If only certain groups of people build the technology then it is highly likely that discrimination is inevitable, even if the discrimination is not intentional. In her book “Invisible Women: Exposing Data Bias in a World Designed for Men”, journalist and activist Caroline Criado Perez makes a compelling case that data is actually far from objective and is often highly male-biased. As a result of this bias, decisions around public spending, health, education, the workplace and society in general suffer.

In essence, a whole host of structural factors aggregate to make a career in AI far more attractive to men than women in general.

How can we bring about the change?

I wish there was a magic bullet that would fix all this but I know that change only happens as a result of a concerted, joint effort and activities focused on consciously making this change happen.

Consequently, real progress can only come if industry stakeholders commit to a multi-faceted strategy that addresses the causes of gender inequality from a number of angles.

At ZestMoney, we make consistent and concerted efforts to ensure that there is no bias in our proprietary algorithms to scale financial inclusion for women. We are building a digital solution that allows us to collect some behavioral and knowledge-based inputs from women borrowers – like their family liabilities, understanding of their finances, their expenses, mobile usage data, and level of their general, and financial literacy – to build a women-specific robust scoring model that can support lending to more women.

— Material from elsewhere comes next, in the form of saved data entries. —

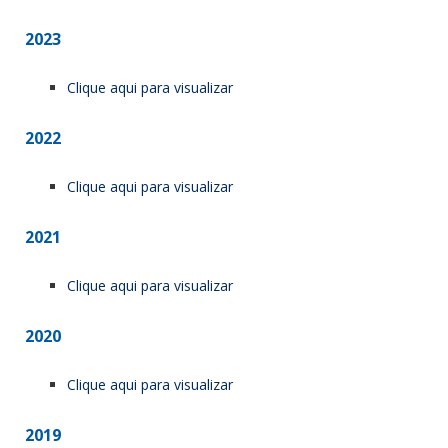
2023
Clique aqui para visualizar
2022
Clique aqui para visualizar
2021
Clique aqui para visualizar
2020
Clique aqui para visualizar
2019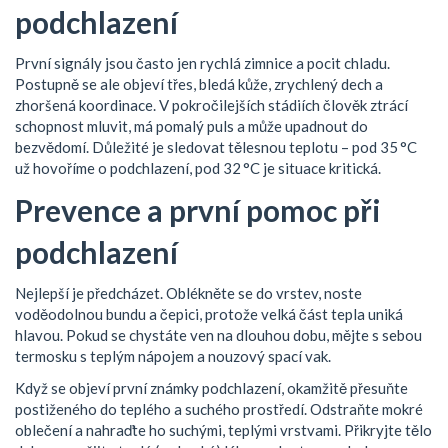
podchlazení
První signály jsou často jen rychlá zimnice a pocit chladu.
Postupně se ale objeví třes, bledá kůže, zrychlený dech a
zhoršená koordinace. V pokročilejších stádiích člověk ztrácí
schopnost mluvit, má pomalý puls a může upadnout do
bezvědomí. Důležité je sledovat tělesnou teplotu – pod 35 °C
už hovoříme o podchlazení, pod 32 °C je situace kritická.
Prevence a první pomoc při
podchlazení
Nejlepší je předcházet. Oblékněte se do vrstev, noste
voděodolnou bundu a čepici, protože velká část tepla uniká
hlavou. Pokud se chystáte ven na dlouhou dobu, mějte s sebou
termosku s teplým nápojem a nouzový spací vak.
Když se objeví první známky podchlazení, okamžitě přesuňte
postiženého do teplého a suchého prostředí. Odstraňte mokré
oblečení a nahraďte ho suchými, teplými vrstvami. Přikryjte tělo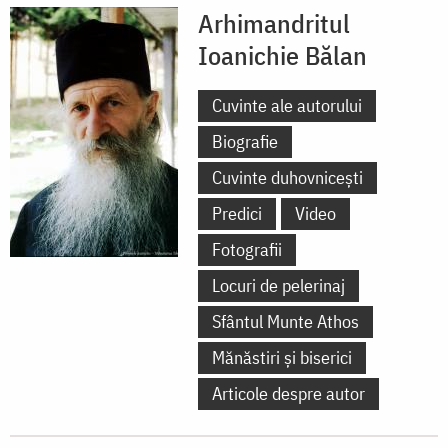
Arhimandritul
Ioanichie Bălan
Cuvinte ale autorului
Biografie
Cuvinte duhovnicești
Predici
Video
Fotografii
Locuri de pelerinaj
Sfântul Munte Athos
Mănăstiri și biserici
Articole despre autor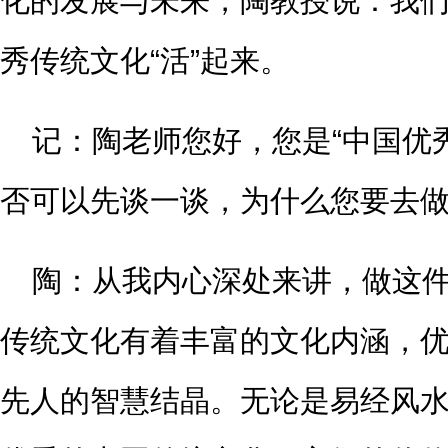
化的发展与未来，陶教授说：我
秀传统文化“活”起来。
记：陶老师您好，您是“中国优秀
否可以先谈一谈，为什么您要去做
陶：从我内心深处来讲，做这
传统文化有着丰富的文化内涵，
先人的智慧结晶。无论是易经风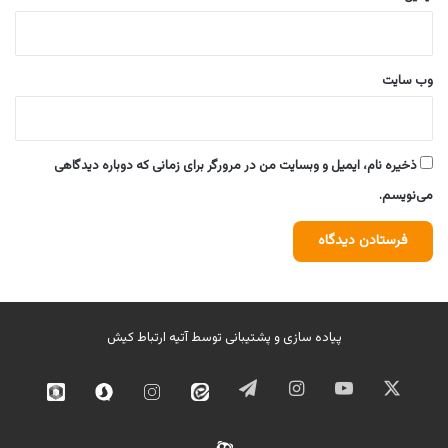
وب‌ سایت
ذخیره نام، ایمیل و وبسایت من در مرورگر برای زمانی که دوباره دیدگاهی
می‌نویسم.
پیاده سازی و پشتیبانی توسط
آتیه ارتباط کیش
ایکس
یوتیوب
اینستاگرام
تلگرام
ایتا
اینستاگرام
سروش
روبیک
02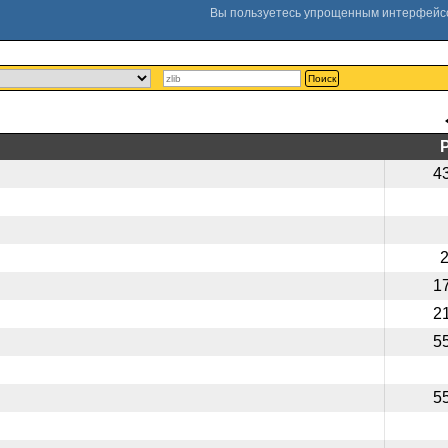
Поиск
4
1
2
5
5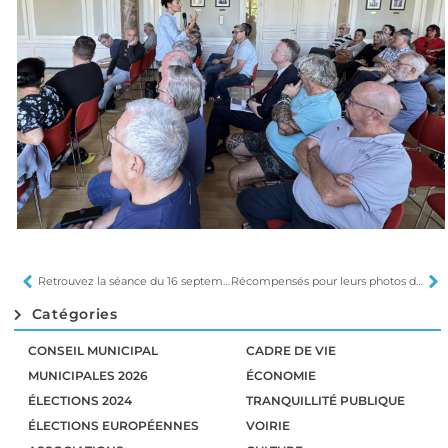
Retrouvez la séance du 16 septembre
Récompensés pour leurs photos de pollinisateurs
Catégories
CONSEIL MUNICIPAL
CADRE DE VIE
MUNICIPALES 2026
ÉCONOMIE
ÉLECTIONS 2024
TRANQUILLITÉ PUBLIQUE
ÉLECTIONS EUROPÉENNES
VOIRIE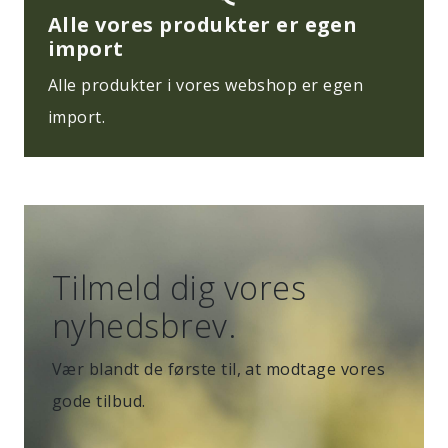
Alle vores produkter er egen
import
Alle produkter i vores webshop er egen
import.
Tilmeld dig vores
nyhedsbrev.
Vær blandt de første til, at modtage vores
gode tilbud.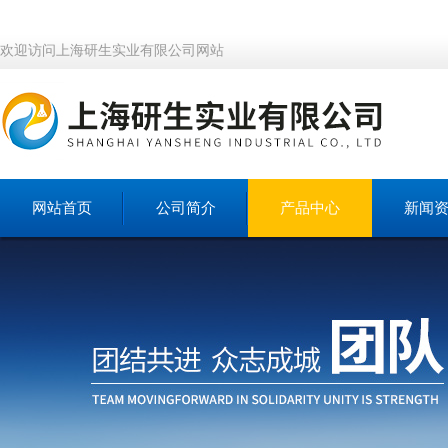
欢迎访问上海研生实业有限公司网站
网站首页
公司简介
产品中心
新闻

We also ensure that our data science, product and technology teams have a healthy balance of gender representation which facilitates a diversity of opinions, solutions and approaches.

How to accelerate the change and what can be done to make this proportion more equal/balanced?

According to the 2021 AI Index, men currently make up about 70% of the applicant pool for AI jobs.

The first step is to expand the available talent pool by increasing the number of female applicants for data science and developer roles.

The technology industry can certainly play its part in supporting female STEM graduates to pursue careers in technology and in doing more to ensure women do not leave these careers prematurely with initiatives focused on child care, work-life balance and more funding available for female entrepreneurs. However, where companies can make the most immediate impact is by internally transforming so that their workplace is more accommodative of driven and technologically proficient women.

There’s never been a more exciting time to be part of the (financial) technology industry. This not only means a fantastic opportunity to build cutting-edge technology but also to change perceptions of the industry and ultimately ensure that AI becomes an engine for positive change.

Since the problem has been identified early, corrective steps will yield results only with collective efforts both at an individual and company level. If we can do that, I have no doubt that we can foster an AI ecosystem towards a more inclusive and gender-balanced, which in turn will contribute to building fair and less prone to biased AI solutions.